Gravelotte (Northern Province)
Gravelotte is a mining village situated in the Northern Province (Transvaal – pre 1994). It was established in 1916 on a farm bought by Prussian missionary Fritz Renter who had fought in the Battle of Gravelotte during the Franco-Prussian War.
The village lies to the east of the highly mineralised Murchison mountain range. Gold was discovered in these mountains in 1870 and this sparked a gold rush to nearby Leydsdorp. Mining activity shifted to Gravelotte where deposits of antimony were found. The area has the highest antimony production in the world.
Early prospectors provided the first recorded Jewish religious activity in the northern Transvaal.

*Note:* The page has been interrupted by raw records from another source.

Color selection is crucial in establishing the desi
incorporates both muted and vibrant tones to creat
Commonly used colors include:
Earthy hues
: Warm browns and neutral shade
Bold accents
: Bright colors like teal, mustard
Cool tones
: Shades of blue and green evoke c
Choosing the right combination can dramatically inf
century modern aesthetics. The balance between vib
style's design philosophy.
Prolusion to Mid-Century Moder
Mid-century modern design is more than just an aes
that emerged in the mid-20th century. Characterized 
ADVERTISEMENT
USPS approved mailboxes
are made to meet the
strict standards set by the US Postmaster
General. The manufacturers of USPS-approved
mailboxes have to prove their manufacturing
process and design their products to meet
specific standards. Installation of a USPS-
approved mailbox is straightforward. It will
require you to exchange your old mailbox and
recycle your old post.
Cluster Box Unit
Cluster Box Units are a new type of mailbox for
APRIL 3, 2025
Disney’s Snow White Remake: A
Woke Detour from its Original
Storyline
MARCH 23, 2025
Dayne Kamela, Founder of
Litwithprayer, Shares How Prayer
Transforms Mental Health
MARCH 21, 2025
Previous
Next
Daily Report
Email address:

Maurice Freeman, Joseph Jacobs and Louis Goltman from England, and Isidor Rosenthal from Germany, were among those prospecting at Fountain Gorge in the Murchison Range in the mid-1880s. The London Jewish Chronicle in 1889 carried a description of their endeavour to commemorate Yom Kippur in that isolated area, the first record of any Jewish religious activity in the northern Transvaal. Due to the very small number of Jews in Gravelotte, there was no organised Jewish life. The Jews of this district were affiliated to the Pietersburg Hebrew Congregation and often joined other country families in nearby towns for family days; which were organised by the SA Jewish Board of Deputies (SAJBOD) to celebrate chagim.

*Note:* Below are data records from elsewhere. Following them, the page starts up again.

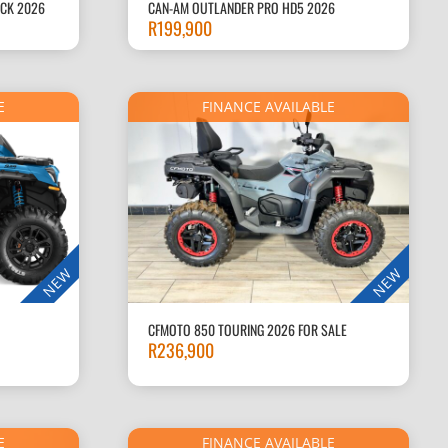
ACK 2026
CAN-AM OUTLANDER PRO HD5 2026
R
199,900
E
FINANCE AVAILABLE
NEW
NEW
CFMOTO 850 TOURING 2026 FOR SALE
R
236,900
E
FINANCE AVAILABLE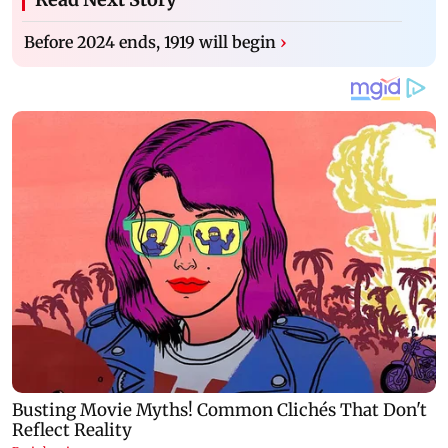
Before 2024 ends, 1919 will begin
›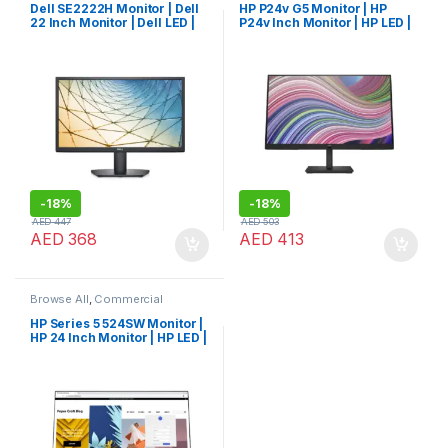
Dell SE2222H Monitor | Dell
HP P24v G5 Monitor | HP
22 Inch Monitor | Dell LED |
P24v Inch Monitor | HP LED |
Dell Monitor
HP Monitor
-
18%
-
18%
AED
447
AED
503
AED
368
AED
413
Browse All
,
Commercial
Monitors
HP Series 5 524SW Monitor |
HP 24 Inch Monitor | HP LED |
HP Monitor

The handful of Jews who lived in Gravelotte was engaged mainly as general dealers and hoteliers. Jewish ties in the economy of Gravelotte are also found in the activities of three Witwatersrand-based mining magnates, Messrs AS Hersov, S Menell and N Erleigh. Through their acquisition of the Harmony Proprietary Company in 1923, the foundation was laid for the establishment of the Consolidated Murchison (Transvaal) Goldfields and Development Company. Their quest for gold proved unsuccessful but by the 1970s the mining operation had become the world’s largest producer of antimony.
No official statistics are available for the number of Jews living in Gravelotte for the years chosen for this study. However, in 1964, 7 Jews were recorded by the SAJBoD. In 1973 Mr Shmukler was the only Jew in Gravelotte and by 1980 there were no Jews in the village.